** Records supplied follows **

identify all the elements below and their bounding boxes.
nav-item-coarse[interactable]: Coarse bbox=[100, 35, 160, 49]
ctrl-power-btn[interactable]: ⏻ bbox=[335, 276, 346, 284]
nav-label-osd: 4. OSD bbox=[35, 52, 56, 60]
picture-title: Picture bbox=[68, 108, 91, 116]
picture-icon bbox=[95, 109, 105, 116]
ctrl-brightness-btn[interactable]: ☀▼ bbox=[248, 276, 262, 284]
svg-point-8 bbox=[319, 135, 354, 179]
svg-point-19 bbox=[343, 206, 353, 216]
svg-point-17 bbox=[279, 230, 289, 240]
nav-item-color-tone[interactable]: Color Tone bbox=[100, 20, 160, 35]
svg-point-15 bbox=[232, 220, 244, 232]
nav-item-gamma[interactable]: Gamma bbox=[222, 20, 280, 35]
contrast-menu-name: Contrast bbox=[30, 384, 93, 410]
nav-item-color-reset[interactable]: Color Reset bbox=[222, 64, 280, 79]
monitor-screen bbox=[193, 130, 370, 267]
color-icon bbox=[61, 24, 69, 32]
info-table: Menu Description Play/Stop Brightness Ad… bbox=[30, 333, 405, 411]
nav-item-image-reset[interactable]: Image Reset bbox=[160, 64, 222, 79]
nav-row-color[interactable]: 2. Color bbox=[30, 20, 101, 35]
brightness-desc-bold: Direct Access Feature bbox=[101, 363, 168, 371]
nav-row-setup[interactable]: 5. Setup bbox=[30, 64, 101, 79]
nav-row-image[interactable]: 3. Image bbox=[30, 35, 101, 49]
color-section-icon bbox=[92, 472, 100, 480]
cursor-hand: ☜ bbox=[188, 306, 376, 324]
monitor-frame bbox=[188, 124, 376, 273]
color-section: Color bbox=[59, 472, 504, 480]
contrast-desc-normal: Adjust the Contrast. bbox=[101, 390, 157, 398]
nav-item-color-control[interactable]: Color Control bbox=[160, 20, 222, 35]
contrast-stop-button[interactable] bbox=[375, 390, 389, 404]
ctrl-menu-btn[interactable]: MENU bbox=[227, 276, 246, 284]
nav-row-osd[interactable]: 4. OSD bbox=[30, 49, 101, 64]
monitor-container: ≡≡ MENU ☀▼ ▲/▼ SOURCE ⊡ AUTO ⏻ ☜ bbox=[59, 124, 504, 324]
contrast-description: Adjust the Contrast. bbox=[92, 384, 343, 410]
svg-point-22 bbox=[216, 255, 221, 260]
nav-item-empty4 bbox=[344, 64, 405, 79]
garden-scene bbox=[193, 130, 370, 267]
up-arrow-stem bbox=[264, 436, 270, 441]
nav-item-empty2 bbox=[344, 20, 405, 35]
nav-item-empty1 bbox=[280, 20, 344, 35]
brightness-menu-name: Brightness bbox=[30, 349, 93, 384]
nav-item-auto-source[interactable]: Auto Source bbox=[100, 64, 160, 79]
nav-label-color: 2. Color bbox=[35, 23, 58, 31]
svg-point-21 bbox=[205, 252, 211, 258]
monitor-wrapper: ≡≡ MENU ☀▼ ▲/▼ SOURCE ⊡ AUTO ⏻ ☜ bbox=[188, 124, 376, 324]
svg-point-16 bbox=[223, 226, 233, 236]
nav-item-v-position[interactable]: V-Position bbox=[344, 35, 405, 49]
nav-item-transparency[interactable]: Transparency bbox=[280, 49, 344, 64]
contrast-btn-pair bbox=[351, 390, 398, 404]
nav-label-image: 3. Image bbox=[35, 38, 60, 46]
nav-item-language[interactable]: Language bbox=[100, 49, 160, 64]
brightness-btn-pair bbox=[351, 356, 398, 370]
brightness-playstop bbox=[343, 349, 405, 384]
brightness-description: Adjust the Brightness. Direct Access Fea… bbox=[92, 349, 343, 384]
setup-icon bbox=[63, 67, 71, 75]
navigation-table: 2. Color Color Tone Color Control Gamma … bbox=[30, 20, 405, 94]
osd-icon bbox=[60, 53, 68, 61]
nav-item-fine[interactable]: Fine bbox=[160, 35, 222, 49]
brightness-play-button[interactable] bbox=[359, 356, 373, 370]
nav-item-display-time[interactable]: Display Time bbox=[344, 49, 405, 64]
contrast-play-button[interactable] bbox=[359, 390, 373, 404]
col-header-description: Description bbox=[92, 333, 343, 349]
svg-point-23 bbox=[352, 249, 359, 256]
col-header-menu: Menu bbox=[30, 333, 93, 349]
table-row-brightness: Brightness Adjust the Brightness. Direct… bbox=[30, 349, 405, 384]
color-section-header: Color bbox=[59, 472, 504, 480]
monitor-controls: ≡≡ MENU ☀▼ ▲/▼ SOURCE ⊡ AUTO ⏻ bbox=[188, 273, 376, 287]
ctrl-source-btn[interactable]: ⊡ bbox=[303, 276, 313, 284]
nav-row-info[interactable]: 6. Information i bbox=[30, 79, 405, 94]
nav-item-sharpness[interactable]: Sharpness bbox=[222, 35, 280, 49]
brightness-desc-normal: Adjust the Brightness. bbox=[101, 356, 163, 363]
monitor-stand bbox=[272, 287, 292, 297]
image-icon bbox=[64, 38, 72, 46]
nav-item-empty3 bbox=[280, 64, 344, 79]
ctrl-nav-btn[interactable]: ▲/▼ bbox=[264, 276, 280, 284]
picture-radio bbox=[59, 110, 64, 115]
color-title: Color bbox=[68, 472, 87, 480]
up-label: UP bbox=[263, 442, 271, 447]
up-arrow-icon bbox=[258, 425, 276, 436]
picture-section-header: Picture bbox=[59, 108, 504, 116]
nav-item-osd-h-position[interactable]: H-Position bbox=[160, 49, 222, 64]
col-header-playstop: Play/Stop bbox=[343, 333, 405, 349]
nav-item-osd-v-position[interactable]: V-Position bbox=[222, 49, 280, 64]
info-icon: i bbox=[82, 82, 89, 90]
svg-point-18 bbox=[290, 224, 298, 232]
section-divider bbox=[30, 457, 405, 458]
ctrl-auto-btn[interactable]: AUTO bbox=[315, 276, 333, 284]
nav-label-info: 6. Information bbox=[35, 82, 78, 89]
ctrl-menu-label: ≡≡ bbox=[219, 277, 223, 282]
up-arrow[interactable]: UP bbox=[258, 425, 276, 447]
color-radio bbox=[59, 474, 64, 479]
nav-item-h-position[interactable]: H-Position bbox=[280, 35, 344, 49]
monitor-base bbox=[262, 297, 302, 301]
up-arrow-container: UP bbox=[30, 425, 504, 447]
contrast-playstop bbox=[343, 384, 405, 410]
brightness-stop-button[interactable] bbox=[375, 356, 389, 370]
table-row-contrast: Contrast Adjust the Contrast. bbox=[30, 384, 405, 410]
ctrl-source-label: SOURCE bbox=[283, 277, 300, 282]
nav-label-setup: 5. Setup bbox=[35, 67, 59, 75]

** End of Records supplied **
** Records supplied follows **

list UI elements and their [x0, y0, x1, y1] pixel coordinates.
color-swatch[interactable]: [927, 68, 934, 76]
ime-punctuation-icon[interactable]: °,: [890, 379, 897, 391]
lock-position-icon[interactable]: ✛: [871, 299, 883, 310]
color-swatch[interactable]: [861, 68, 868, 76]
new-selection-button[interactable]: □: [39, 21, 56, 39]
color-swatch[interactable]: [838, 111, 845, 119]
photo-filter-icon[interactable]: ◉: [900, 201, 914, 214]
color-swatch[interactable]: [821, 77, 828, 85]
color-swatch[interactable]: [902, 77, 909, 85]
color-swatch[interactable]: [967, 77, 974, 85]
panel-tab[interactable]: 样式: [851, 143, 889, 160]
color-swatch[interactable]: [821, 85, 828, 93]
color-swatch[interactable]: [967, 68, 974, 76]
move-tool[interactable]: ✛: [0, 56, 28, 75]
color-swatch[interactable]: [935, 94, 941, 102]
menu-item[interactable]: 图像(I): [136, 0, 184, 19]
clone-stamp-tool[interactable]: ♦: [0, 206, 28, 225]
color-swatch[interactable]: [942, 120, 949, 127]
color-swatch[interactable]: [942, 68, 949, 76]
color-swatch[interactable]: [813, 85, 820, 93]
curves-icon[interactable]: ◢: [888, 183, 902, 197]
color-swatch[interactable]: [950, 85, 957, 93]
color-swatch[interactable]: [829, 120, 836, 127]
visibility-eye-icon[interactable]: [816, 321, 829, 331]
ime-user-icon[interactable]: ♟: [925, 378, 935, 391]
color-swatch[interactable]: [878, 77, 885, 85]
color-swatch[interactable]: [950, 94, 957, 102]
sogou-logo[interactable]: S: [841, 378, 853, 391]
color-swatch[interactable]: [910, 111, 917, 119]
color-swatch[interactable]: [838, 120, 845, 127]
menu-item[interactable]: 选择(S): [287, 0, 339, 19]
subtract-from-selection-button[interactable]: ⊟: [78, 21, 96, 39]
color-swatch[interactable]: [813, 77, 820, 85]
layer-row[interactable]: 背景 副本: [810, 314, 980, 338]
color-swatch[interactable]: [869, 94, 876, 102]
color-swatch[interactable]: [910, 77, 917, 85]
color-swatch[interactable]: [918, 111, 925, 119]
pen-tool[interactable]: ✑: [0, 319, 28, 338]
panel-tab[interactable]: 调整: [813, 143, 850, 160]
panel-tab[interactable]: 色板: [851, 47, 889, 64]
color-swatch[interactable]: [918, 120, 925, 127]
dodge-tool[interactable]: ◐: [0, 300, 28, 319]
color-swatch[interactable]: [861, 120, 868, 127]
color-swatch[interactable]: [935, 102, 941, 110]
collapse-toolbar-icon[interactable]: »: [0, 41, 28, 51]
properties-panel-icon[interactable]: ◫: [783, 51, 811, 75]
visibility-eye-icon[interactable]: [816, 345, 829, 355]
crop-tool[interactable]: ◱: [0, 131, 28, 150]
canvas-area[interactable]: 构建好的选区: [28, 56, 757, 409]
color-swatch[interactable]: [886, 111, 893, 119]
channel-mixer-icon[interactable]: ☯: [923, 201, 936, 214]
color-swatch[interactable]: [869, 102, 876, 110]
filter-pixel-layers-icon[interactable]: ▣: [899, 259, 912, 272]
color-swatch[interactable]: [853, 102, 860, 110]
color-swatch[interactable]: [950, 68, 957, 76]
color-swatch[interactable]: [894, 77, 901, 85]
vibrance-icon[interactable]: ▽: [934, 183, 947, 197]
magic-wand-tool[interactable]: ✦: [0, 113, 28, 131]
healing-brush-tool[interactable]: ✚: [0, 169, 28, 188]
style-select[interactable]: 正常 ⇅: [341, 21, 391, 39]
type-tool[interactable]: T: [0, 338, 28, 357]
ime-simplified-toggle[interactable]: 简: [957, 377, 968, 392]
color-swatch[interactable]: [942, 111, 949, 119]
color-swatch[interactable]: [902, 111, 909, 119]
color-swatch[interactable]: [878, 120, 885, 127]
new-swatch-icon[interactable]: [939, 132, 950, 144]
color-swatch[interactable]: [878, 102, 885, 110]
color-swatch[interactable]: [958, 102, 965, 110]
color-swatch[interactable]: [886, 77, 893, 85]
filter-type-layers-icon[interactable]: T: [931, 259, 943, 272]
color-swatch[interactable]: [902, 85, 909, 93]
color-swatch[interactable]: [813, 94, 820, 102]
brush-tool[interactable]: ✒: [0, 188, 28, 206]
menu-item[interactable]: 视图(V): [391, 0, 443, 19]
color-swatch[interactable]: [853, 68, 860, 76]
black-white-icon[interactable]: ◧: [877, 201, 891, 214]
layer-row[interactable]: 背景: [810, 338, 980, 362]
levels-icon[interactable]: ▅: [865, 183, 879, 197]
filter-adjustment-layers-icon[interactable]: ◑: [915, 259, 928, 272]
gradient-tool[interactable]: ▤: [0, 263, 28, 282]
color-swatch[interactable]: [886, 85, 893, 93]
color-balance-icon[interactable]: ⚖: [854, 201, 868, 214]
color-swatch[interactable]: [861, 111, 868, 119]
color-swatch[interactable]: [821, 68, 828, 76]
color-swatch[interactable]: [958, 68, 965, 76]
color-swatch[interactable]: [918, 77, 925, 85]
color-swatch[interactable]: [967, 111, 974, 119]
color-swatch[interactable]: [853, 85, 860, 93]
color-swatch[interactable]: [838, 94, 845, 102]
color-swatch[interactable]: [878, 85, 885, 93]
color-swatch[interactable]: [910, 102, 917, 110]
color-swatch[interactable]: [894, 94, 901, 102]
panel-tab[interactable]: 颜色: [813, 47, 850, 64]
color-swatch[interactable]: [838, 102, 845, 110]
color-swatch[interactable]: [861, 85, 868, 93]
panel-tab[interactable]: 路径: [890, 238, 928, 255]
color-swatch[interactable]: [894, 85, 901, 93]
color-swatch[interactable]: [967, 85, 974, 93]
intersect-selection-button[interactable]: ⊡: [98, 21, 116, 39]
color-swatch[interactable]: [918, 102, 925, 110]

** End of Records supplied **
** Records supplied follows **

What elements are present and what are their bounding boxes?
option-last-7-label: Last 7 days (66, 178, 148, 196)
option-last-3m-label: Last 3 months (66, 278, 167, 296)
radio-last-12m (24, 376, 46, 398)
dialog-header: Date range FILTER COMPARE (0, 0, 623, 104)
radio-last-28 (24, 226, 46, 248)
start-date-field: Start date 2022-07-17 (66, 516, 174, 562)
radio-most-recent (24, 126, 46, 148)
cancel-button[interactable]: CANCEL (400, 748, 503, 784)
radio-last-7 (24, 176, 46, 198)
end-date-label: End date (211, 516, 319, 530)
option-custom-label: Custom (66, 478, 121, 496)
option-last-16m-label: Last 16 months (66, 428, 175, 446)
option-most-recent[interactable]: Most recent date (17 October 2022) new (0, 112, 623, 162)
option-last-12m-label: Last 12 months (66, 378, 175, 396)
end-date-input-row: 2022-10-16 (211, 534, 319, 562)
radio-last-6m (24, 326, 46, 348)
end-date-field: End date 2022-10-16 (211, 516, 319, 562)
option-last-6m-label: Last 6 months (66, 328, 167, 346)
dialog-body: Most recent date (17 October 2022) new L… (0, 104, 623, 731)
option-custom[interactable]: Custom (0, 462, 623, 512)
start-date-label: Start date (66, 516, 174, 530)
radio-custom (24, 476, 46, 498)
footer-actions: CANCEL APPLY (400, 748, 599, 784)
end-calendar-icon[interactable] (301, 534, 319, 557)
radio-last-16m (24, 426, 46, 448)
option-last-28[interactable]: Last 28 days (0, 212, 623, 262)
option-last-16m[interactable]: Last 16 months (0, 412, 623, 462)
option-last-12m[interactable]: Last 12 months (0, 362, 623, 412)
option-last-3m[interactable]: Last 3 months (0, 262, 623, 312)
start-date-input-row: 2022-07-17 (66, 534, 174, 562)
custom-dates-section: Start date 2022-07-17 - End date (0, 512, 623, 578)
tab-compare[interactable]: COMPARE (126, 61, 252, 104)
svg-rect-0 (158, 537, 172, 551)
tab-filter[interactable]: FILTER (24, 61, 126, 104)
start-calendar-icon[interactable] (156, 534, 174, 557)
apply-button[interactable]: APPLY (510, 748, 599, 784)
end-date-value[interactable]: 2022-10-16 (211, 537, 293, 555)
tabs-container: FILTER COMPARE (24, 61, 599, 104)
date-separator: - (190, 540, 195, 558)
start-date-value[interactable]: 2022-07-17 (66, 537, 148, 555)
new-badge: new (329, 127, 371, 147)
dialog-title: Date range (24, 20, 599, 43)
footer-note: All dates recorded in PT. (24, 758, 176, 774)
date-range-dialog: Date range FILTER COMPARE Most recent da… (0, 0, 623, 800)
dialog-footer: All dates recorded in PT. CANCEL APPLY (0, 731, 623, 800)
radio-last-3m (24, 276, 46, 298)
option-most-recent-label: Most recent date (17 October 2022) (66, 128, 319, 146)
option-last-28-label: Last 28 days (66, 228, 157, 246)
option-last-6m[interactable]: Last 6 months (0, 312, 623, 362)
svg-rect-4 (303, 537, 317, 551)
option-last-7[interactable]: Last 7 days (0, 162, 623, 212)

** End of Records supplied **

• Your task: The response consists of the lines above that contain "October".

• Solved problem:
option-most-recent[interactable]: Most recent date (17 October 2022) new (0, 112, 623, 162)
dialog-body: Most recent date (17 October 2022) new L… (0, 104, 623, 731)
option-most-recent-label: Most recent date (17 October 2022) (66, 128, 319, 146)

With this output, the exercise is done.